A fine secolo il termine partie, o partita, fino a ora utilizzato solo per designare una serie di variazioni e il francese ouverture, divengono in Germania entrambi sinonimi di suite.
L’Inghilterra
Le isole britanniche, che con la tradizione dei virginalisti si possono considerare la sede prima dell’elaborazione della musica strumentale europea del Seicento legata alla danza e al repertorio clavicembalistico, vivono dalla fase centrale del secolo una singolare quanto spiccata controtendenza legata al rapido declino della scuola virginalistica, favorito da fattori politici interni (la repubblica di Cromwell e il temporaneo ma destabilizzante venire meno delle istituzioni secolari che generano e alimentano la tradizione musicale autoctona) ed esterni (l’impetuoso sviluppo degli stili strumentali continentali, in particolar modo la suite francese e la sonata italiana).
I clavicembalisti e gli autori di musica strumentale inglese a partire dalla fase centrale del secolo, perdendo la propria caratterizzazione, cedono ai linguaggi musicali e alle mode, agli atteggiamenti più o meno di superficie provenienti dal continente.

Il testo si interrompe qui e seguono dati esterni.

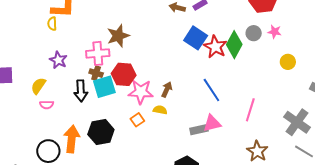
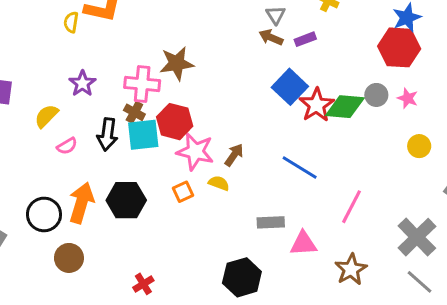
yellow semicircle: (52, 24) -> (71, 22), moved
green diamond: (234, 45) -> (345, 107), turned 56
blue line: (211, 90) -> (300, 167), turned -35
pink semicircle: (47, 105) -> (67, 146), moved, turned -40
pink triangle: (212, 123) -> (303, 244), moved

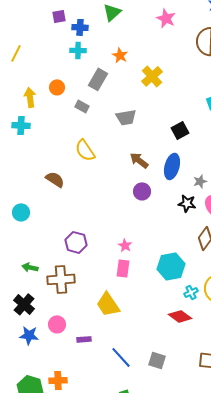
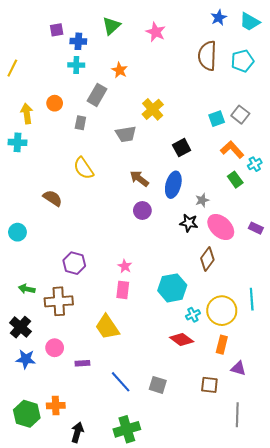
pink star: (166, 18) -> (156, 32), moved
yellow cross: (152, 76) -> (153, 109), moved
gray rectangle: (82, 106) -> (80, 123), turned 72

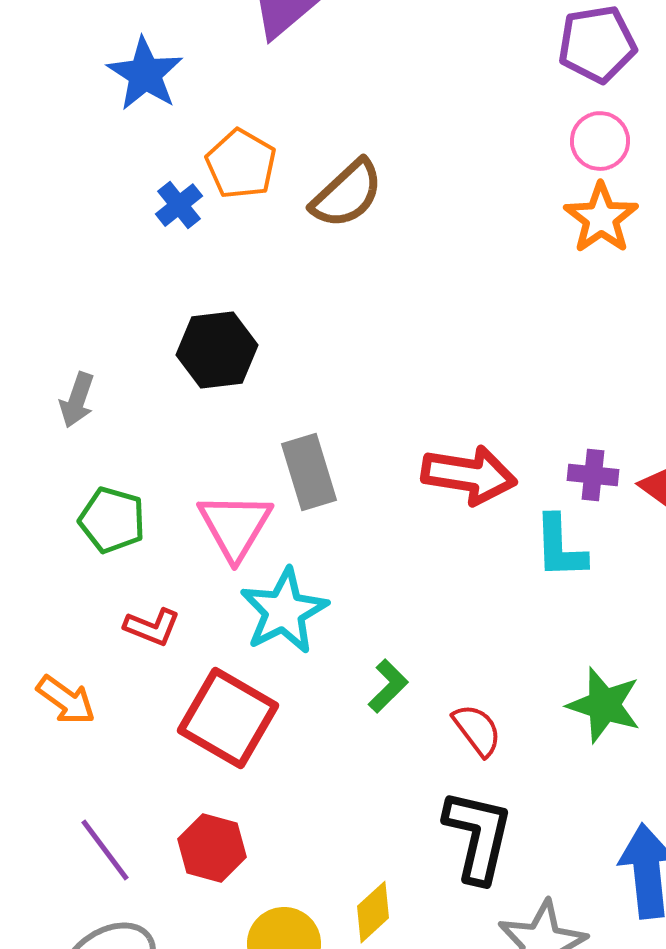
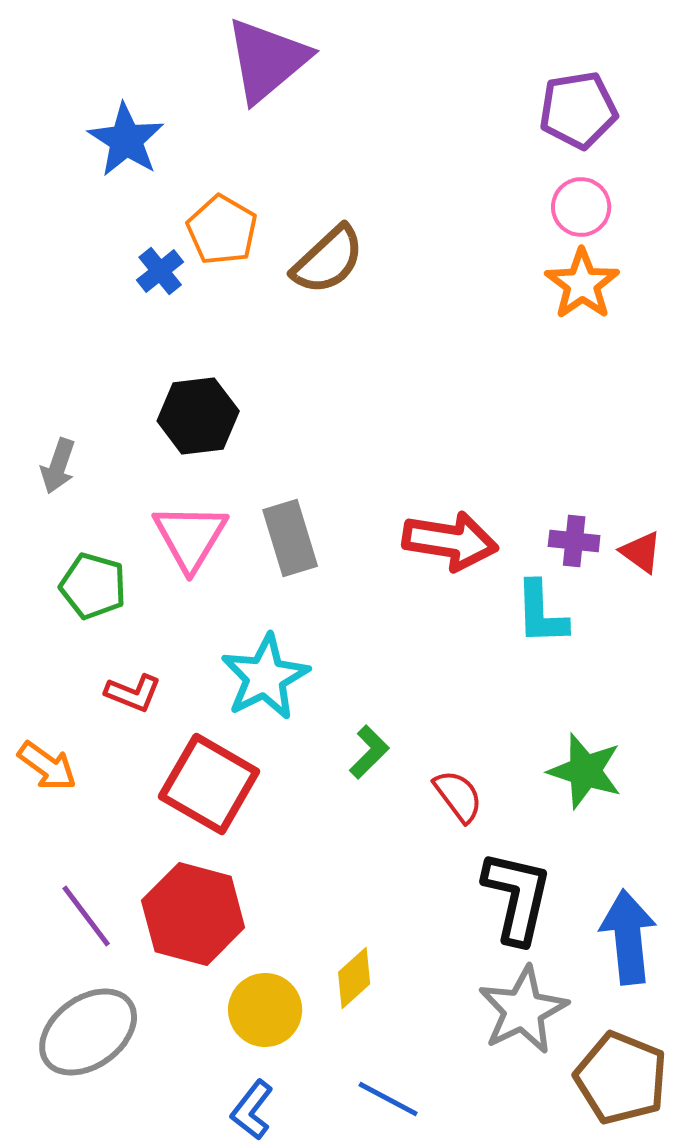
pink triangle: (235, 526) -> (190, 537), moved
black L-shape: (478, 836) -> (517, 897), moved
red hexagon: (212, 848) -> (193, 914), size x1.5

Sintomatica è l’ascesa del violino: legato allo strumentalismo francese e italiano, questo strumento è presente in Inghilterra già nel periodo repubblicano, portato da virtuosi provenienti dal continente; il suo suono penetrante si rivela congeniale alla musica del masque.
Con la restaurazione il violino guadagna ancor più terreno a scapito della tradizionale viola da gamba, ripudiata dal “francese” Carlo II il quale aveva assoluta avversione per le fantasie e non amava ascoltare musica per la quale egli non potesse battere il tempo.
Re Carlo istituirà alla sua corte un’orchestra di 24 violini secondo il modello lulliano.
Alcune suites di John Jenkins (1592-1678), a tre sezioni, sono scritte come sonate italiane per violino solo e basso continuo organistico (l’Inghilterra come la Germania era stata riottosa ad accogliere il basso continuo); una fantasia, garanzia di marchio inglese, funge spesso da movimento d’apertura di queste suites.
Autori inglesi influenzati dallostile italiano sono Christopher Gibbons, John Hilton, Charles Coleman, John Hingeston, Benjamin Rogers, Matthew Locke.
Le suites dei compositori inglesi seguono generalmente l’esempio dei francesi di non dare un ordine fisso alle proprie danze. La raccolta di Court Ayres pubblicata dall’editore John Playford nel 1655 e nel 1662 presenta un repertorio di oltre 500 danze di quasi tutti i compositori del tempo, variamente distribuite.
Nella musica cembalistica inglese di metà secolo sono presenti danze e variazioni su basso ostinato (in inglese ground).
Matthew Locke raccoglie le sue suites e lessons, oltre a quelle di William Gregory, John Banister e altri nella Melothesia (1673), che contiene anche istruzioni sulla prassi del basso continuo; nell’opera, oltre alle varie allemande, correnti e gavotte, appaiono titoli meno usuali come Round O (dal francese rondeau): fattore sintomatico della propensione dei musicisti inglesi dell’epoca ad accogliere termini di origine continentale.
L’antologia Musick’s Handmaid (del 1678) rivela l’influenza francese nell’adozione dei simboli elaborati in Francia per indicare gli abbellimenti; l’importanza fondamentale di questa raccolta consiste nel rappresentare il meglio della musica cembalistica del Seicento inglese, fino a John Blow e al suo celeberrimo allievo Henry Purcell (1659-1695), le cui suites (Lessons) per cembalo seguono anch’esse il modello francese.
Con Purcell si può considerare cronologicamente compiuta la vicenda della musica strumentale inglese del Seicento: il linguaggio musicale dei virginalisti, esportato in continente, rientra in patria in vesti rinnovate col ritorno della moda continentale, chiudendo nel giro di un secolo un perfetto circolo di influenze.